第12章 青紫の眼と新たな仲間
「お前も地下牢行くのか」
「もちろん、昨日の補給船から買った薬使ってるんだろ」
「あぁ、やっと大人しくなったってさ」
部分的に聞こえた会話。
この船の地下牢にいるのなんてクロエしかいない。
ジルの情報だが、この船はクロエの為に臨時で出されたものだ。犯罪者の相乗りはないだろう。
胸くそ悪い会話に拳を握りながら、二人のあとを静かについて行く。
同じフロアの奥、格子が見えてきたそこは地下牢らしく
空っぽの檻がいくつも並ぶ。
その一番端に数人いるのが見えた。
(あそこか…)
目の前を歩く先ほどの海兵の首を打ち、倒れる体を抱えて音を立てずに近くの檻に放り込む。

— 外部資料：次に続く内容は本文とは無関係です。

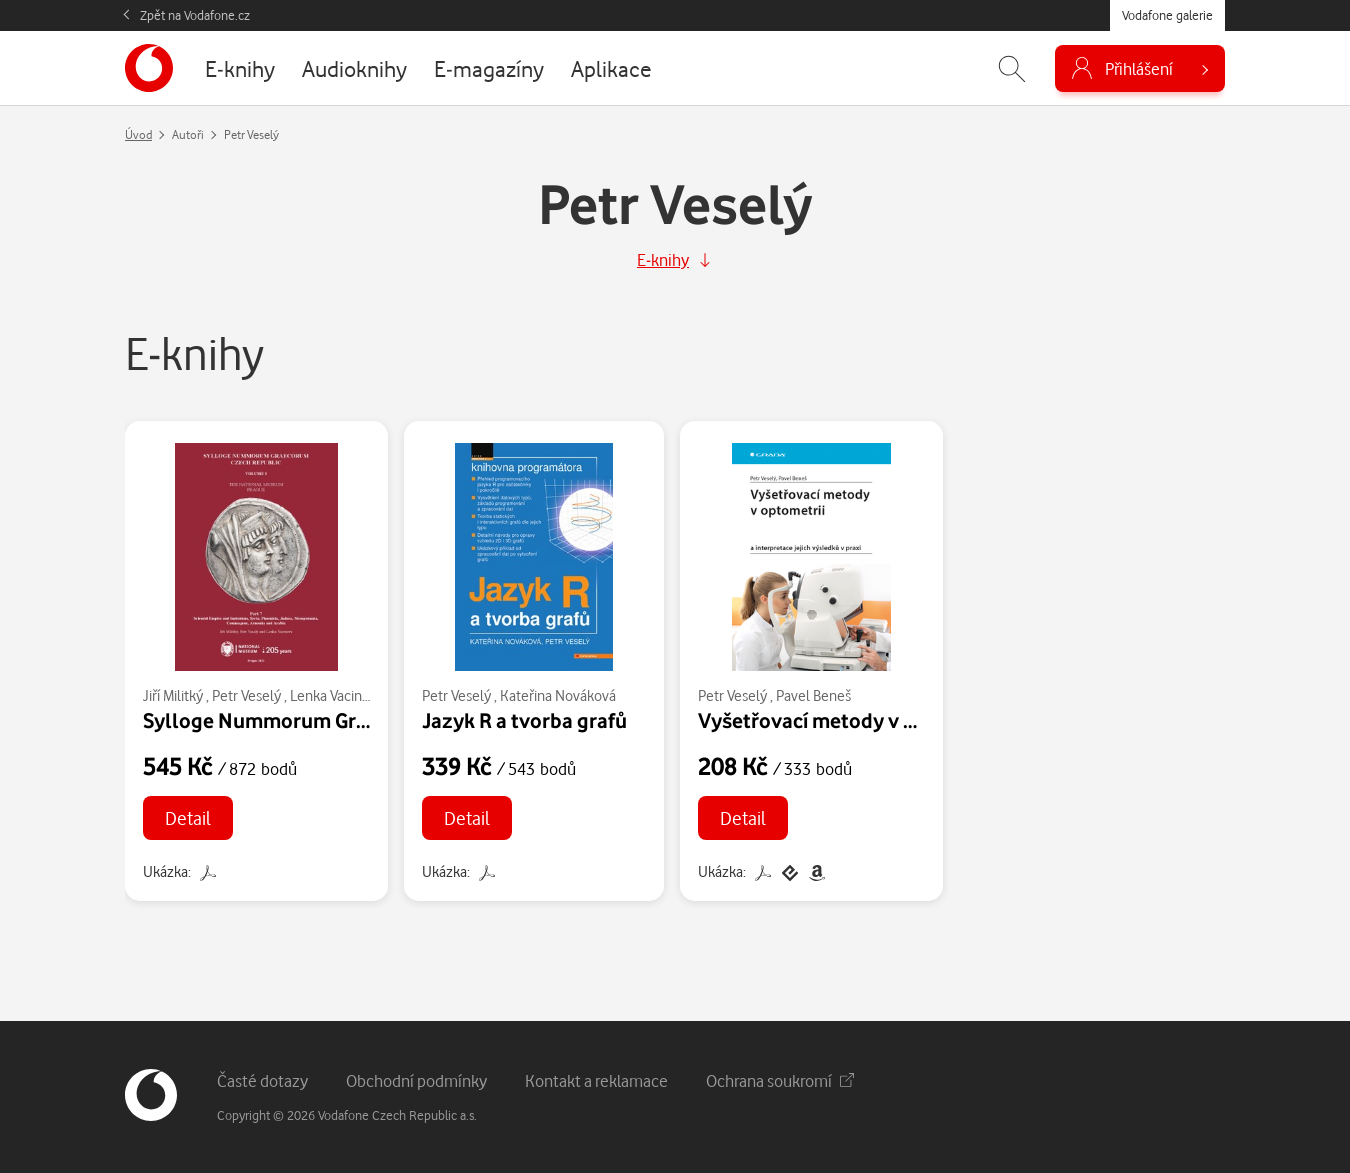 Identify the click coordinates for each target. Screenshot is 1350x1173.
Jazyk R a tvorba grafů (524, 720)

そして人のいる檻に近づき、様子を見ようと目を向けた瞬間、ローの思考が止まった。
背後から羽交い締めるように腕を押さえる男。
大きく開かされた足の間に座り、体を寄せる男。
左右に囲い込むようにいる男。
それらを認識するが早いか、背後で鬼哭の鞘が落ちる音がし、能力を展開したルーム内での残虐な人体解体ショーが始まった。
「ぎゃぁあぁっ」
「な、なんだ…どこからっ!」
「お、俺のあじがぁあっ」
通常ならばルーム内で切られても痛みはない。
しかし理性が飛んだローは痛みを伴わせた為に、体を切り刻まれた男達の叫びは凄まじかった。
刻まれたことで死にはしない。
血も出ないし簡単にくっつく。いつだったかベポがやさしいね、と言ったが今のローは死の外科医の名に相応しい姿をしているだろう。

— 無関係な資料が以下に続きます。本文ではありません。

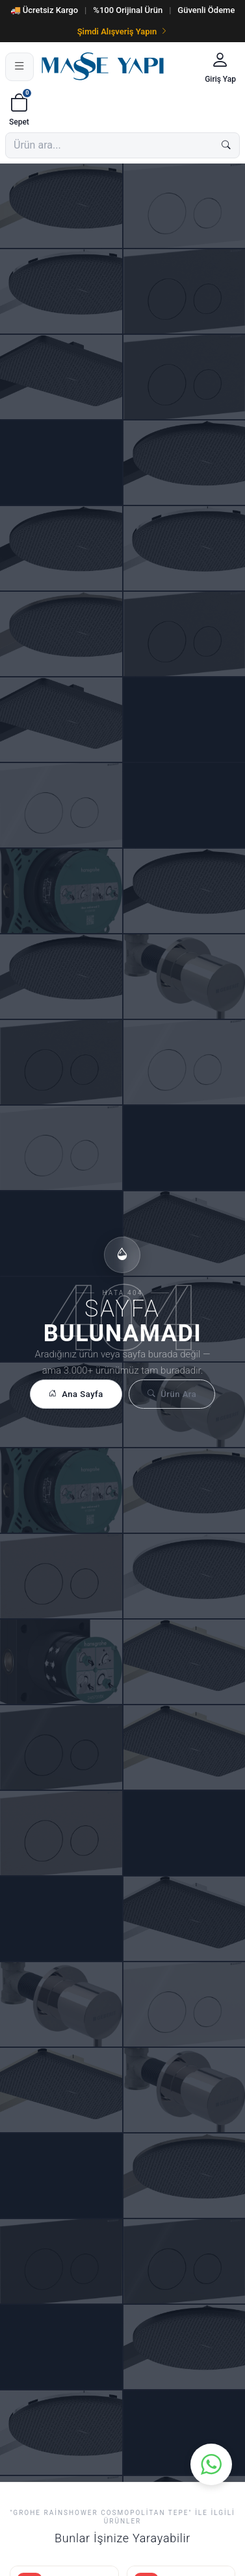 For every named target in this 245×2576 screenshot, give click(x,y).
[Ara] (226, 145)
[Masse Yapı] (117, 66)
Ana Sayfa (76, 1394)
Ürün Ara (172, 1394)
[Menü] (19, 67)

刻まれている本人達もショック死しそうな光景に、ローの頭のどこかが冷えていくのを感じた。
上階で慌ただしく動く音が聞こえ始めたとき、自分を呼ぶ小さな声をローの耳は拾った。
「クロエッ」
クロエはマットの上に力なく横たわっていて、抱き起こし血の気のない唇に耳を近付けるが、その後はなにも聞こえなかった。
(くそっ、こんなんにしやがって…)
体の状態を見て眉をしかめる。
痛々しい注射痕の数々に暴力の痕であろう打撲や切り傷のようなものがあちこちにある。
また、囲まれていた時は頭に血が上ってあまり見えていなかったが、どうやら強姦に関しては未遂のようだとほっと息をつく。
上体は肌が露になっているが下はきちんと衣服を身に付けている。
痕もなければ男達の欲望をかけられた様子もなかった。